Showing posts with label GT. Show all posts
Showing posts with label GT. Show all posts

Friday

73



His Girl Friday

Comme elle était trés lourde, ils la portaient alternativement
– Gustave Flaubert, “Hérodias”


You want it always to be night, and always to be winter. Why? It’s comforting to look out on the dark, see the streetlights burning on bare walls and pavements, feel liberated from the pressure of crowds. Then again, it’s good to wrap up warmly against the cold, feel insulated, wrapped in endless layers of padding. You never want to feel the sun again.

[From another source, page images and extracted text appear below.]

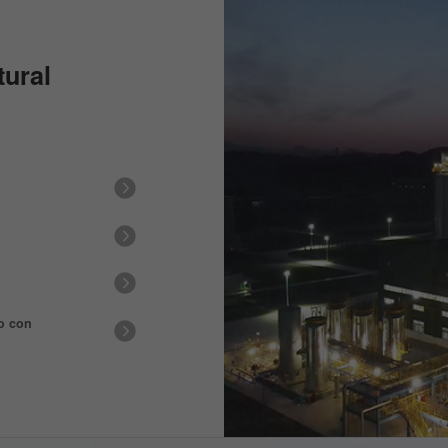
tural
do con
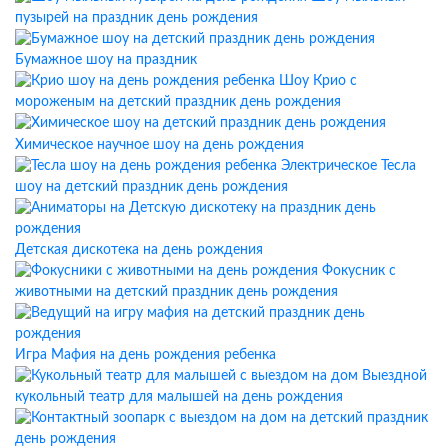
пузырей на праздник день рождения
Бумажное шоу на праздник
Шоу Крио с
мороженым на детский праздник день рождения
Химическое научное шоу на день рождения
Электрическое Тесла
шоу на детский праздник день рождения
Детская дискотека на день рождения
Фокусник с
животными на детский праздник день рождения
Игра Мафия на день рождения ребенка
Выездной
кукольный театр для малышей на день рождения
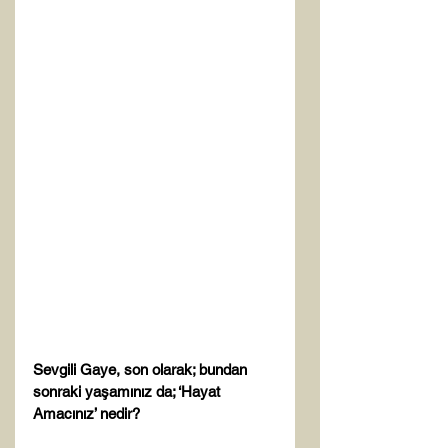
Sevgili Gaye, son olarak; bundan 
sonraki yaşamınız da; ‘Hayat 
Amacınız’ nedir? 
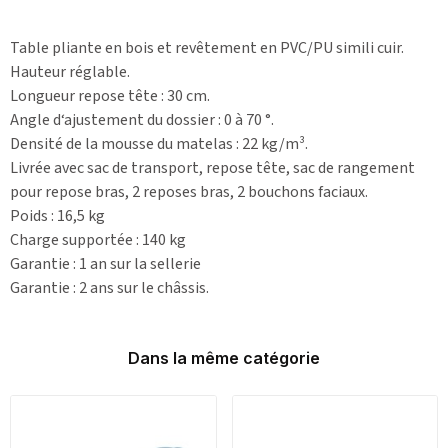
Table pliante en bois et revêtement en PVC/PU simili cuir.
Hauteur réglable.
Longueur repose tête : 30 cm.
Angle d‘ajustement du dossier : 0 à 70 °.
Densité de la mousse du matelas : 22 kg/m³.
Livrée avec sac de transport, repose tête, sac de rangement
pour repose bras, 2 reposes bras, 2 bouchons faciaux.
Poids : 16,5 kg
Charge supportée : 140 kg
Garantie : 1 an sur la sellerie
Garantie : 2 ans sur le châssis.
Dans la même catégorie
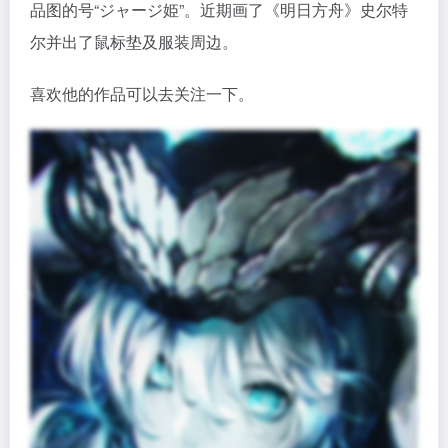
品图的号“ジャージ姫”。近期画了《明日方舟》史尔特
尔并出了鼠标垫及服装周边。
喜欢他的作品可以去关注一下。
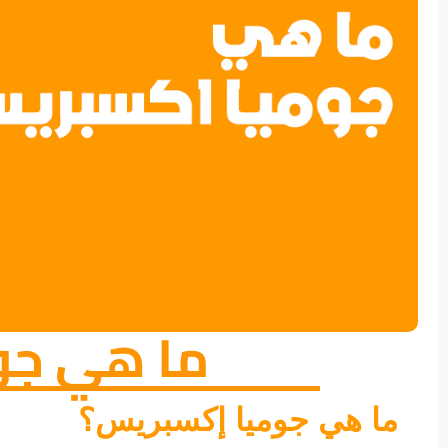
ما هي جو
ما هي جوميا إكسبريس؟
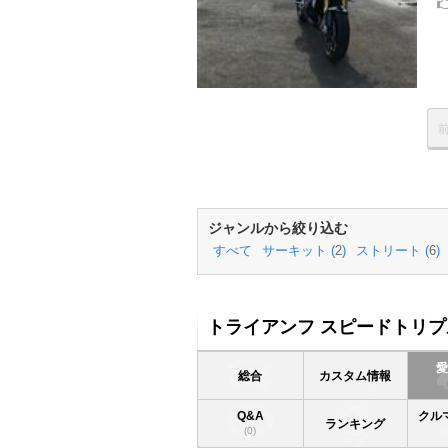
ジャンルから絞り込む
すべて
サーキット (
2
)
ストリート (
6
)
トライアンフ スピードトリプル
総合
カスタム情報
Q&A
クル
ランキング
(0)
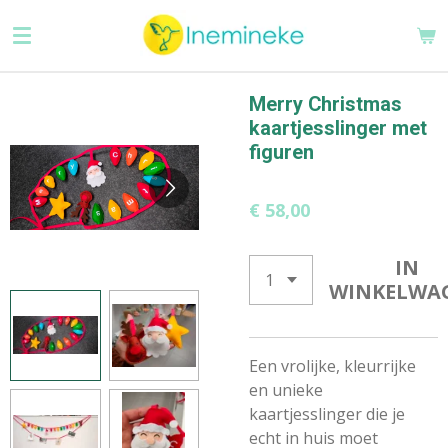
Ga
direct
naar
de
Merry Christmas
hoofdinhoud
kaartjesslinger met
figuren
€ 58,00
IN
WINKELWA
Een vrolijke, kleurrijke
en unieke
kaartjesslinger die je
echt in huis moet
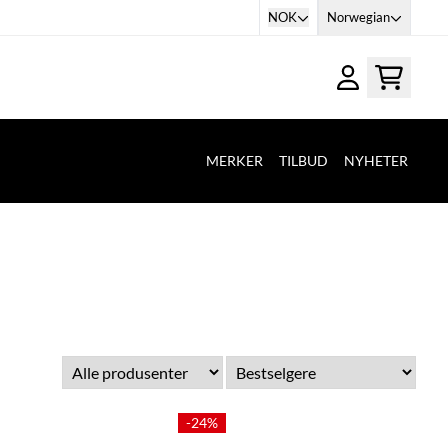
NOK
Norwegian
MERKER
TILBUD
NYHETER
-24%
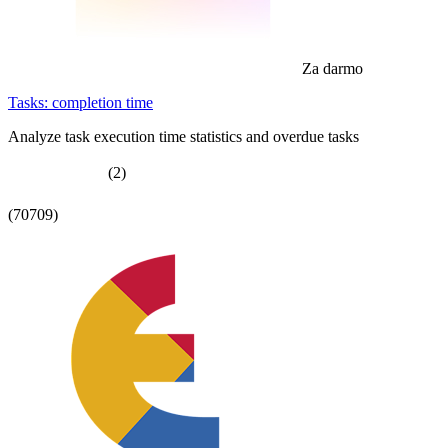
Za darmo
Tasks: completion time
Analyze task execution time statistics and overdue tasks
(2)
(70709)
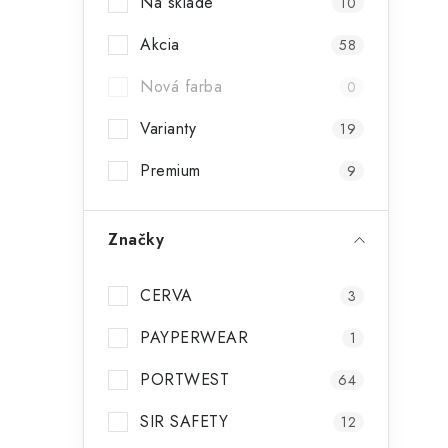
Na sklade
10
Akcia
58
Nová farba
0
Varianty
19
Premium
9
Značky
CERVA
3
PAYPERWEAR
1
PORTWEST
64
SIR SAFETY
12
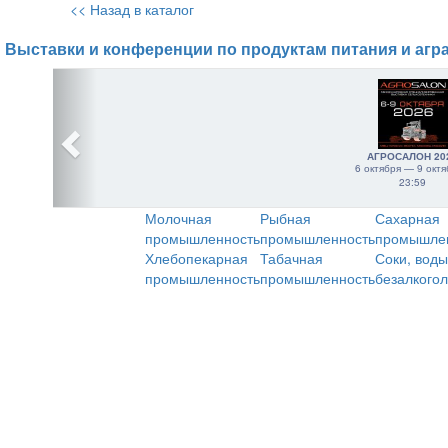
<< Назад в каталог
Выставки и конференции по продуктам питания и агр
АГРОСАЛОН 20
6 октября — 9 октя
23:59
Молочная
Рыбная
Сахарная
промышленность
промышленность
промышле
Хлебопекарная
Табачная
Соки, воды
промышленность
промышленность
безалкого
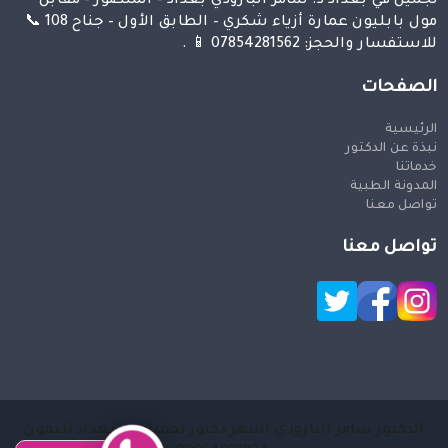
تجميل في بغداد د. سامر البارودي بغداد – المنصور – مقابل
مول بابليون عمارة أزياء شكري – الطابق الأول – جناح 108 📞
للاستفسار والحجز: 07854281562 📱 .
الصفحات
الرئيسية
نبذة عن الدكتور
خدماتنا
المدونة الطبية
تواصل معنا
تواصل معنا
الدكتور سامر البارودي اشهر دكتور تجميل في بغداد تليفون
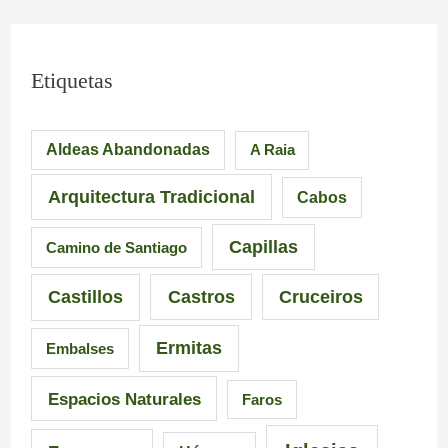
Etiquetas
Aldeas Abandonadas
A Raia
Arquitectura Tradicional
Cabos
Capillas
Camino de Santiago
Castillos
Castros
Cruceiros
Ermitas
Embalses
Espacios Naturales
Faros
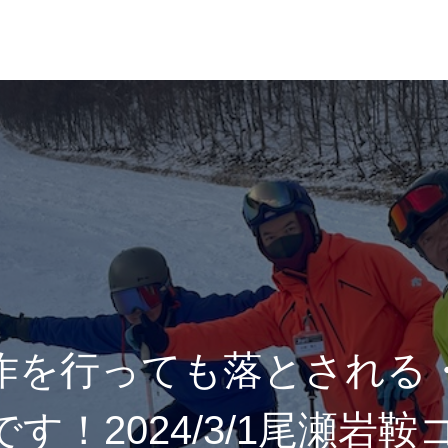
れ
レッスン料金
作を行っても落とされる
す！2024/3/1尾瀬岩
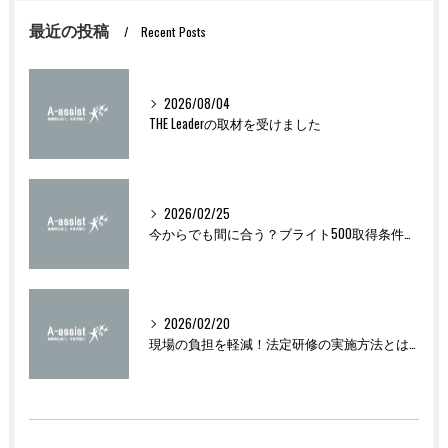
最近の投稿
Recent Posts
2026/08/04
THE Leaderの取材を受けました
2026/02/25
今からでも間に合う？ブライト500取得条件をわかりやすく解説
2026/02/20
現場の負担を軽減！法定研修の実施方法とは？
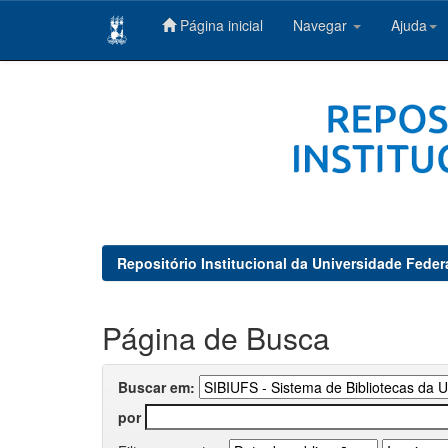
Página inicial
Navegar
Ajuda
Skip
navigation
Repositório Institucional da Universidade Feder
Página de Busca
Buscar em:
por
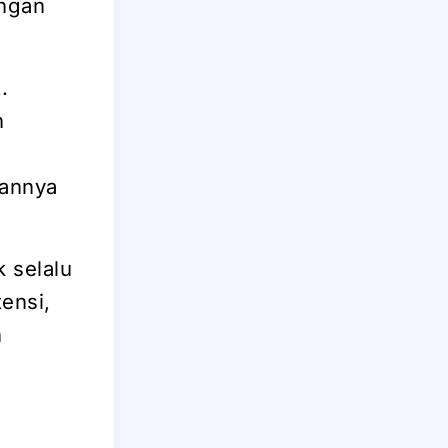
engan
.
h
sannya
k selalu
tensi,
n
?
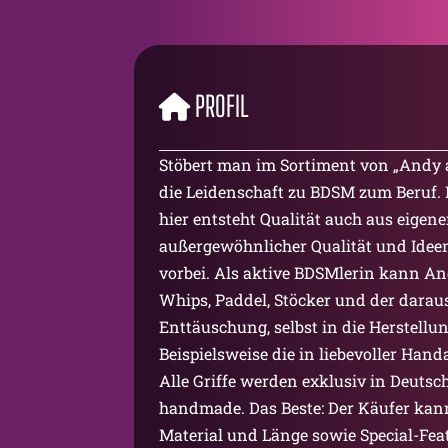
PROFIL
Stöbert man im Sortiment von „Andy ak
die Leidenschaft zu BDSM zum Beruf. 
hier entsteht Qualität auch aus eigene
außergewöhnlicher Qualität und Idee
vorbei. Als aktive BDSMlerin kann A
Whips, Paddel, Stöcker und der darau
Enttäuschung, selbst in die Herstellun
Beispielsweise die in liebevoller Han
Alle Griffe werden exklusiv in Deutsc
handmade. Das Beste: Der Käufer kann 
Material und Länge sowie Special-Feat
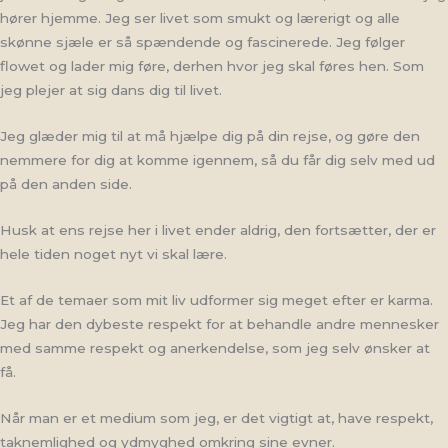
hører hjemme. Jeg ser livet som smukt og lærerigt og alle
skønne sjæle er så spændende og fascinerede. Jeg følger
flowet og lader mig føre, derhen hvor jeg skal føres hen. Som
jeg plejer at sig dans dig til livet.
Jeg glæder mig til at må hjælpe dig på din rejse, og gøre den
nemmere for dig at komme igennem, så du får dig selv med ud
på den anden side.
Husk at ens rejse her i livet ender aldrig, den fortsætter, der er
hele tiden noget nyt vi skal lære.
Et af de temaer som mit liv udformer sig meget efter er karma.
Jeg har den dybeste respekt for at behandle andre mennesker
med samme respekt og anerkendelse, som jeg selv ønsker at
få.
Når man er et medium som jeg, er det vigtigt at, have respekt,
taknemlighed og ydmyghed omkring sine evner.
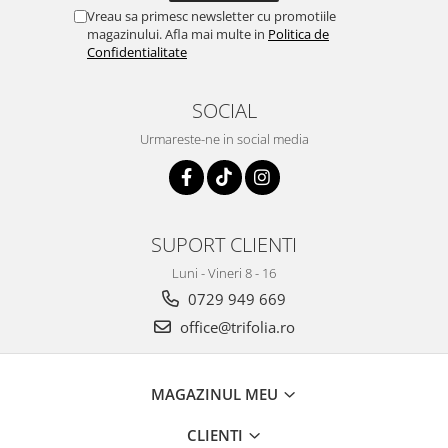
Vreau sa primesc newsletter cu promotiile
magazinului. Afla mai multe in
Politica de
Confidentialitate
SOCIAL
Urmareste-ne in social media
SUPORT CLIENTI
Luni - Vineri 8 - 16
0729 949 669
office@trifolia.ro
MAGAZINUL MEU
CLIENTI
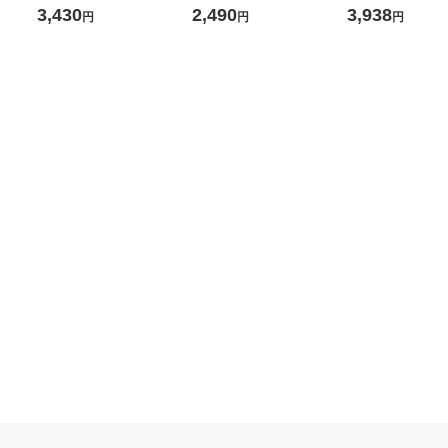
ダードタイプ 10ｇ BTS10
3,430
2,490
3,938
円
円
円
ー50 1箱（50回分）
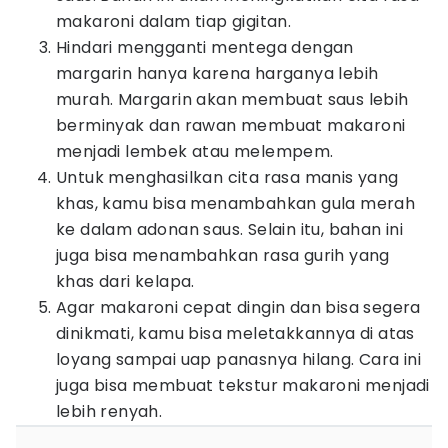
makaroni dalam tiap gigitan.
Hindari mengganti mentega dengan
margarin hanya karena harganya lebih
murah. Margarin akan membuat saus lebih
berminyak dan rawan membuat makaroni
menjadi lembek atau melempem.
Untuk menghasilkan cita rasa manis yang
khas, kamu bisa menambahkan gula merah
ke dalam adonan saus. Selain itu, bahan ini
juga bisa menambahkan rasa gurih yang
khas dari kelapa.
Agar makaroni cepat dingin dan bisa segera
dinikmati, kamu bisa meletakkannya di atas
loyang sampai uap panasnya hilang. Cara ini
juga bisa membuat tekstur makaroni menjadi
lebih renyah.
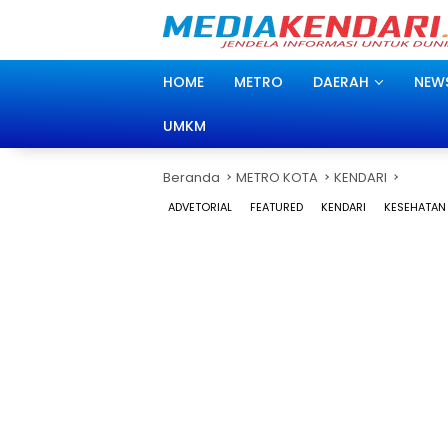
Langsung
ke
konten
HOME
METRO
DAERAH
NEW
UMKM
Beranda
METRO KOTA
KENDARI
ADVETORIAL
FEATURED
KENDARI
KESEHATAN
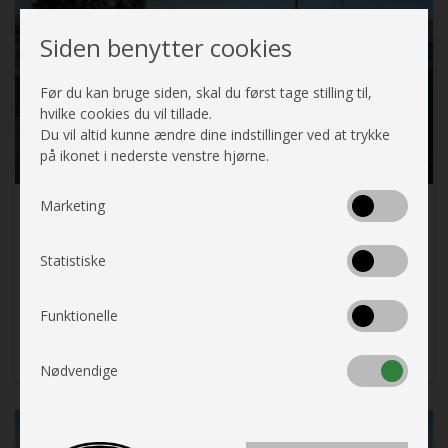
Siden benytter cookies
Før du kan bruge siden, skal du først tage stilling til,
hvilke cookies du vil tillade.
Du vil altid kunne ændre dine indstillinger ved at trykke
på ikonet i nederste venstre hjørne.
Marketing
Autocamper på prøve - 2026
Statistiske
Nu har familien mulighed for at prøve at have en
helt ny autocamper til rådighed og få en masse
Funktionelle
spontane oplevelser UDEN at skulle investere -
(Læs mere)
29 december 2025
Prisen er KUN kr. 8.000 pr. måned.*
Nødvendige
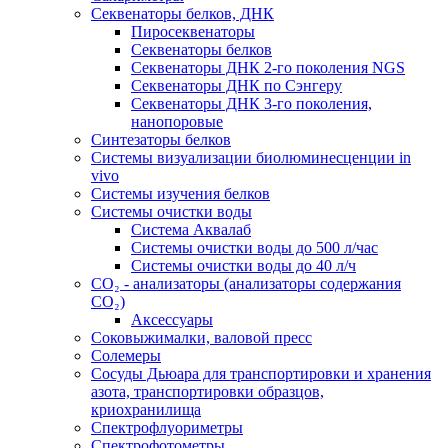
Секвенаторы белков, ДНК
Пиросеквенаторы
Секвенаторы белков
Секвенаторы ДНК 2-го поколения NGS
Секвенаторы ДНК по Сэнгеру
Секвенаторы ДНК 3-го поколения,
нанопоровые
Синтезаторы белков
Системы визуализации биолюминесценции in
vivo
Системы изучения белков
Системы очистки воды
Система Аквалаб
Системы очистки воды до 500 л/час
Системы очистки воды до 40 л/ч
СО₂ - анализаторы (анализаторы содержания
СО₂)
Аксессуары
Соковыжималки, валовой пресс
Солемеры
Сосуды Дьюара для транспортировки и хранения
азота, транспортировки образцов,
криохранилища
Спектрофлуориметры
Спектрофотометры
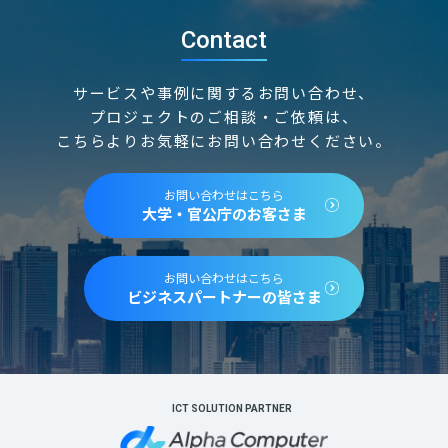
Contact
サービスや事例に関するお問い合わせ、
プロジェクトのご相談・ご依頼は、
こちらよりお気軽にお問い合わせください。
お問い合わせはこちら
大学・官公庁のお客さま
お問い合わせはこちら
ビジネスパートナーの皆さま
ICT SOLUTION PARTNER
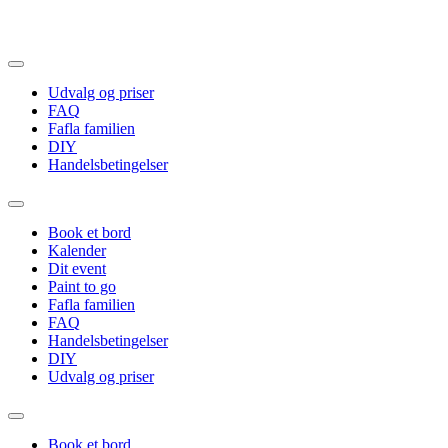
Videre
til
indhold
Udvalg og priser
FAQ
Fafla familien
DIY
Handelsbetingelser
Book et bord
Kalender
Dit event
Paint to go
Fafla familien
FAQ
Handelsbetingelser
DIY
Udvalg og priser
Book et bord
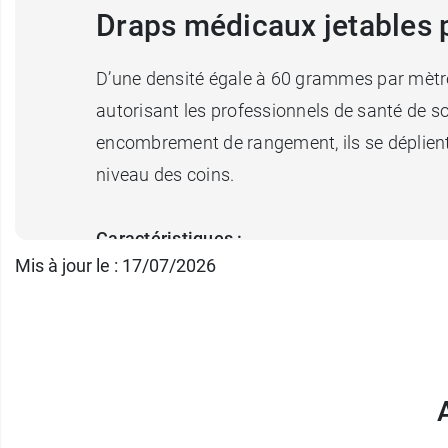
Draps médicaux jetables p
D’une densité égale à 60 grammes par mètres c
autorisant les professionnels de santé de sou
encombrement de rangement, ils se déplient de
niveau des coins.
Caractéristiques :
Mis à jour le : 17/07/2026
Dimensions : 150 x 220 cm
Densité : 70 grammes par mètres carrés
Conditionnement :
Vendu à l’unité
Et pour les services d'urgence médicale et d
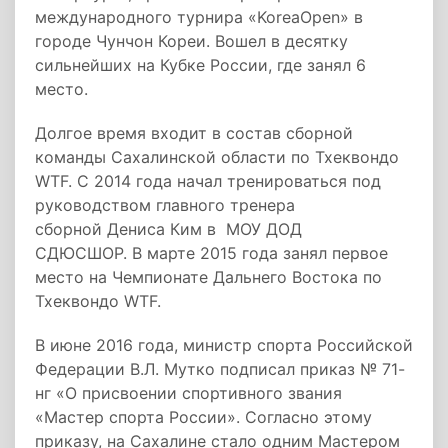
международного турнира «KoreaOpen» в
городе Чунчон Кореи. Вошел в десятку
сильнейших на Кубке России, где занял 6
место.
Долгое время входит в состав сборной
команды Сахалинской области по Тхеквондо
WTF. С 2014 года начал тренироваться под
руководством главного тренера
сборной Дениса Ким в МОУ ДОД
СДЮСШОР. В марте 2015 года занял первое
место на Чемпионате Дальнего Востока по
Тхеквондо WTF.
В июне 2016 года, министр спорта Российской
Федерации В.Л. Мутко подписал приказ № 71-
нг «О присвоении спортивного звания
«Мастер спорта России». Согласно этому
приказу, на Сахалине стало одним Мастером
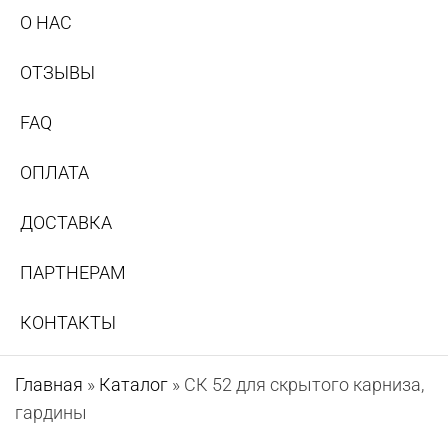
О НАС
ОТЗЫВЫ
FAQ
ОПЛАТА
ДОСТАВКА
ПАРТНЕРАМ
КОНТАКТЫ
Главная
»
Каталог
»
СК 52 для скрытого карниза,
гардины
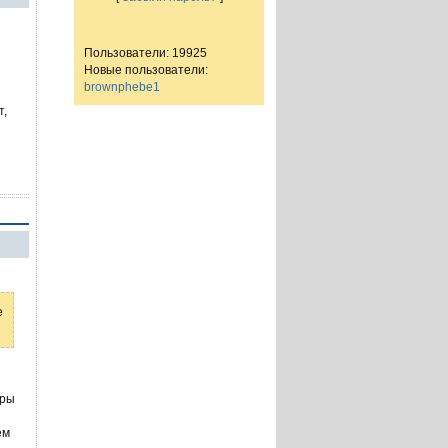
Пользователи: 19925
Новые пользователи:
brownphebe1
т,
е
уры
ем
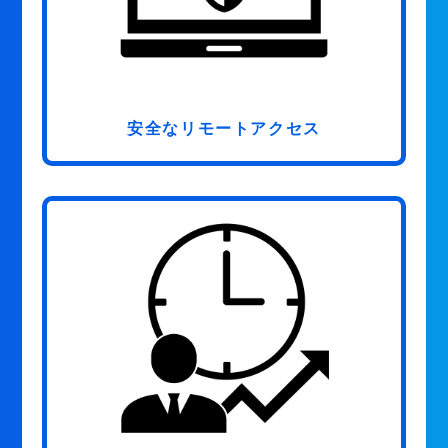
安全なリモートアクセス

The insomniac is the total loner. As the hours go by, companions, activities, distractions, occupations all drop off, leaving him face to face – or her, for that matter – with whatever’s waiting out there in the darkness.

Tonight you woke up with a start to see a strange face floating beside your bed – but the room was strange as well. She, too, appeared to have mistaken her way. She was pale, with a frieze of straw-blonde hair. You closed your eyes. When you opened them again, she’d vanished.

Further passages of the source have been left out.